According to the Economic Progress Institute and the latest U.S. Census data, 14 percent of Rhode Islanders currently live in poverty, which translates to approximately 142,000 of our state’s residents, the highest poverty rate in New England. From losing jobs to losing health insurance, from increasing debt to the inability to pay utilities, our community deals with the effects of poverty daily. Many nonprofit organizations around our state are working to break this cycle, including right here at the Rhode Island Free Clinic. We must continue to provide quality services and programs to our state’s most vulnerable residents in order to meet the growing demand for health care in our state and combat poverty’s adverse effects on our community.
For the past several years, we, along with several other community organizations around Rhode Island, have established a vital partnership with a program which may be unfamiliar to some: AmeriCorps*VISTA. As we begin to celebrate National AmeriCorps Week in the coming days, it is important to recognize the achievement and commitment of this program and what is being done to tackle the burdens of poverty in our Rhode Island community.
The AmeriCorps*VISTA program is a national service program the domestic Peace Corps designed specifically to fight poverty. It places members, currently 6,500 strong, in nonprofit organizations and community agencies around the country to help build organizational infrastructure in order to improve health services, fight illiteracy, end educational disparities and foster economic development.
Originally envisioned by President John F. Kennedy in 1963, VISTA has evolved over the decades, changing the face of poverty through building innovative, sustainable programs in local communities. It is now managed by the Corporation for National and Community Service (CNCS), an independent federal agency, and was incorporated into AmeriCorps under President Clinton in 1993. Each VISTA member makes a yearlong commitment to serve on a specific project at a nonprofit institution or public agency to help bring people out of poverty. The focus of this program is capacity building within organizations, as VISTA members assess community and institutional needs, build and design sustainable programs, raise funds and coordinate volunteers. In exchange for their service, VISTA members receive a modest living stipend, health benefits, student loan deferment, an education award/voucher, and most importantly, highly valuable professional experience and an opportunity to develop and clarify career interests.
In Rhode Island, 56 AmeriCorps*VISTA members serve at institutions as diverse as Inspiring Minds, AS220, Serve Rhode Island, RI Center for Law and Public Policy, RI Campus Compact, and RI Free Clinic, addressing such things as educational inequality, violence prevention and health care for the underserved. Here at Rhode Island Free Clinic, our five AmeriCorps*VISTA members recruit and retain volunteers, research and analyze patient data and health outcomes, and coordinate fundraising and grant initiatives. They are on the front lines of public health and public service, helping to build the Clinic’s capacity to provide critical health services to uninsured, working poor, and low-income Rhode Islanders.
With their enthusiasm and passion, this VISTA team has brought a wealth of new ideas and dramatically improved the Clinic’s operations and infrastructure, from physician scheduling to grant proposals. In addition to their service to the Clinic, these VISTAs have gained a professional perspective that has allowed them to illuminate future goals. When they leave the Clinic this summer, the VISTA team will move on to several different avenues: from medical school, to graduate programs and careers in health policy, business, nursing and nonprofit management.

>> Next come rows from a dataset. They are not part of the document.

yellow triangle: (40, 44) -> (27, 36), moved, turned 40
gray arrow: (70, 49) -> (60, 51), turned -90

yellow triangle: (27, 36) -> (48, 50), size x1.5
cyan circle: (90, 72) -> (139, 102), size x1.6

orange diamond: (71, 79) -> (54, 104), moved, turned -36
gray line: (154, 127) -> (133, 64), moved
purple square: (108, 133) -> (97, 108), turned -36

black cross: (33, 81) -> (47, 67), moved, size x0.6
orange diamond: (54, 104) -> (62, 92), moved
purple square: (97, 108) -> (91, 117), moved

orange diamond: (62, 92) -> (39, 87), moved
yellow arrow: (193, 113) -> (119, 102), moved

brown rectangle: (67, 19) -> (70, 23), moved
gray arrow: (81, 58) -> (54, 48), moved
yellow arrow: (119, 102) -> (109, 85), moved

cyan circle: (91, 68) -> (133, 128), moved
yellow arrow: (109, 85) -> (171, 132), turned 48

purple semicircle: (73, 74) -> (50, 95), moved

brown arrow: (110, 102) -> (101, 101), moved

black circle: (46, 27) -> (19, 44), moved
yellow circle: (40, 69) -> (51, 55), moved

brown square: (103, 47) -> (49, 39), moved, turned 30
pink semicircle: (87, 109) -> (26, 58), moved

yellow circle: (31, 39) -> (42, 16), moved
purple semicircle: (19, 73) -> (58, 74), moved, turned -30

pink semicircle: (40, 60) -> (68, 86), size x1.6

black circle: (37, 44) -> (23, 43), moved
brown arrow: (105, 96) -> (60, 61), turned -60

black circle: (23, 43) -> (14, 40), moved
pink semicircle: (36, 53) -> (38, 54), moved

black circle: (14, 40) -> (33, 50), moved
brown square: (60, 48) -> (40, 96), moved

As we celebrate National AmeriCorps Week, we recognize the achievement and commitment of Rhode Island’s AmeriCorps team. Their stories and their impact on local communities and organizations around the country are crucial to the improvement and well-being of our society, breaking the cycle of poverty sustainably and effectively in our state. Shirley Sagawa, author of “The American Way to Change” (2010), a book which distinguished Rhode Island Free Clinic as one of the nation’s “top 25 volunteer models with promise,” even said it herself: “the human capital we need to put to our biggest challenges is poised and ready.”

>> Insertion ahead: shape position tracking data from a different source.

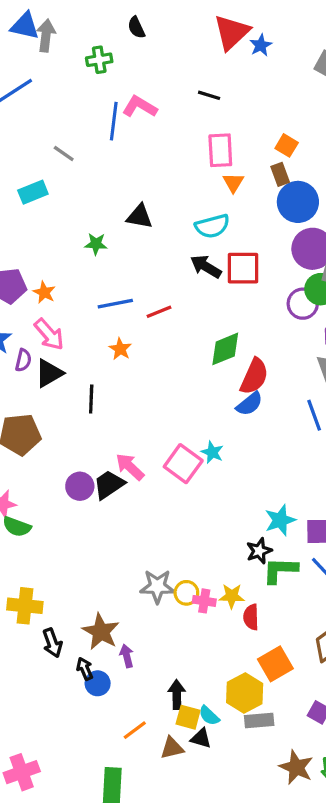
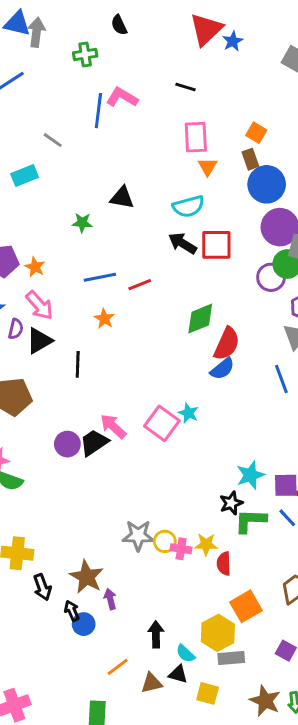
yellow square: (188, 717) -> (208, 693), moved

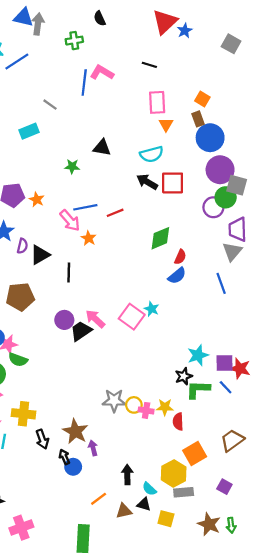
pink arrow: (39, 305) -> (70, 221), moved
red semicircle: (227, 344) -> (180, 257), size x0.6
purple circle: (67, 444) -> (64, 320), moved

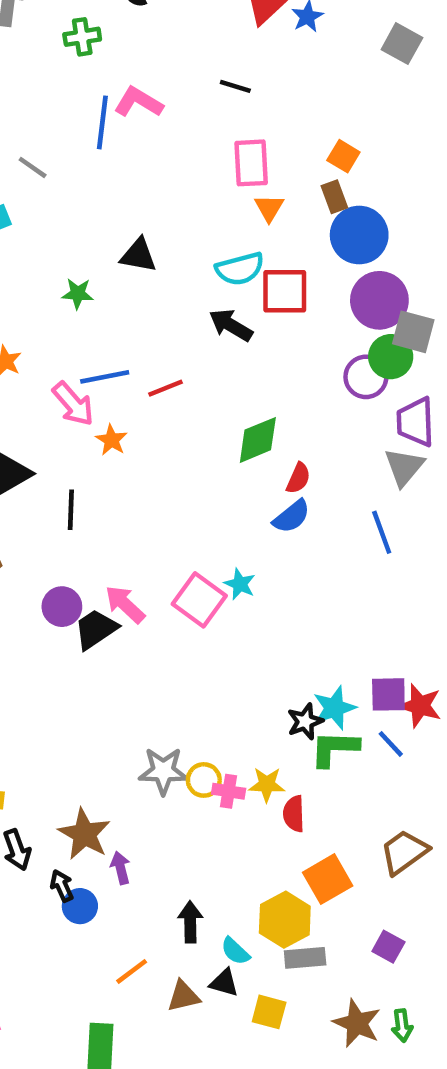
red square: (173, 183) -> (285, 291), moved
cyan star: (198, 355) -> (334, 708), moved

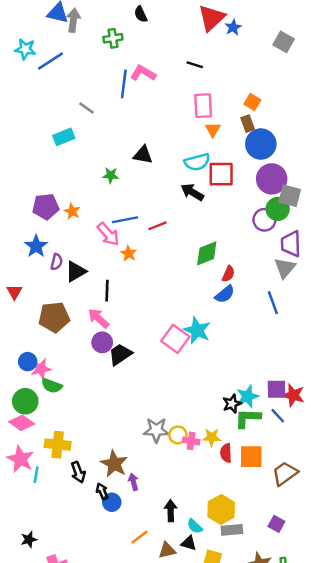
cyan star: (240, 584) -> (197, 330), size x1.6
pink arrow: (125, 604) -> (99, 318), moved
orange square: (328, 879) -> (251, 457), moved, turned 30

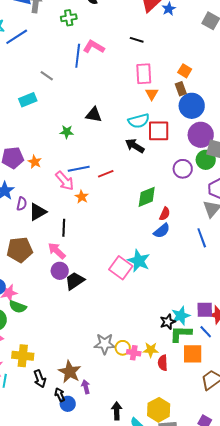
purple circle: (264, 220) -> (183, 169), moved
orange square: (251, 457) -> (193, 354), moved

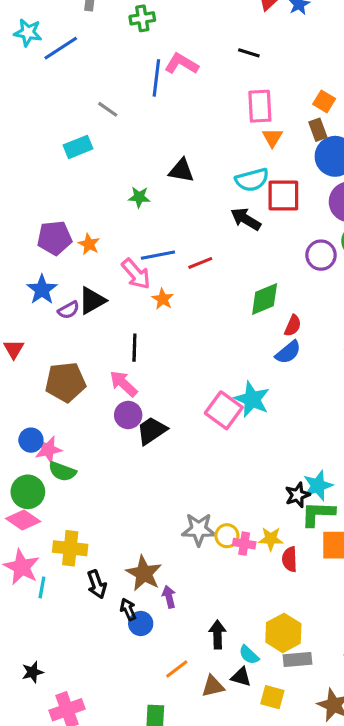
purple semicircle: (22, 204) -> (69, 310), turned 48
black triangle: (38, 212) -> (92, 301), moved

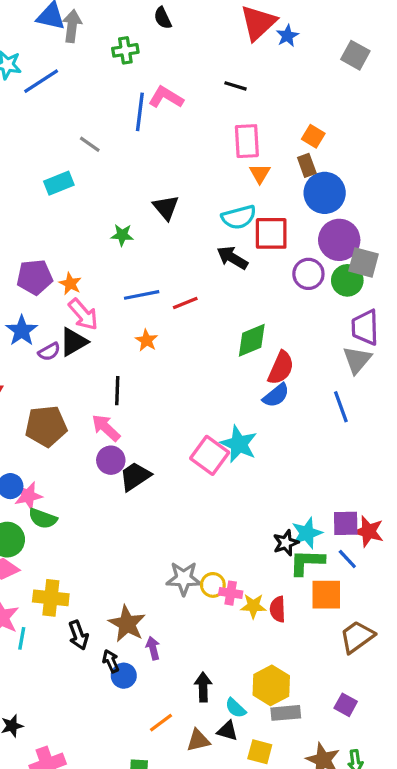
black triangle: (181, 170) -> (166, 207), turned 40
purple circle: (321, 255) -> (308, 274), moved
pink arrow: (136, 274) -> (83, 314), moved
red semicircle: (293, 326) -> (281, 368), size x1.5
yellow star: (271, 539) -> (253, 606), moved

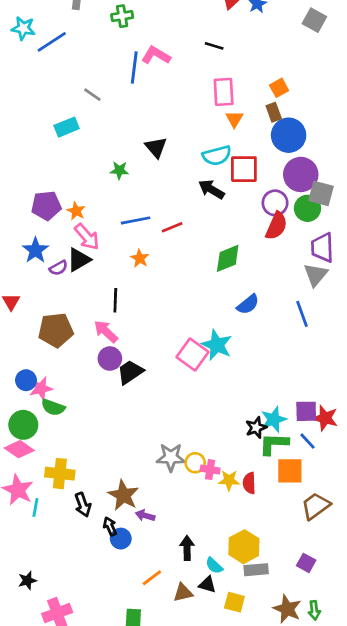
orange square: (313, 136) -> (279, 88), turned 30
red semicircle: (281, 368) -> (276, 226), moved
purple arrow: (153, 648) -> (145, 516), turned -60

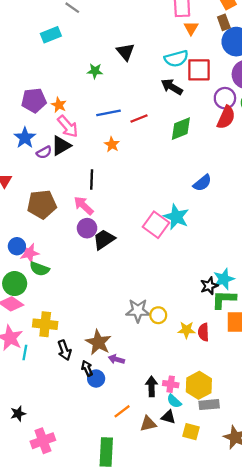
green diamond: (228, 258) -> (181, 129), moved
pink cross: (210, 470) -> (171, 384), moved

As we progress through this year, please join us in celebrating the value of volunteerism and service in our country and our state, igniting a spirit of inspiration evident in AmeriCorps*VISTA, at the Rhode Island Free Clinic, and other community organizations addressing the root causes of poverty and providing solutions.
Marie Ghazal is the CEO at Rhode Island Free Clinic. Vincent Marzullo is Rhode Island’s State Director for the Corporation for National and Community Service.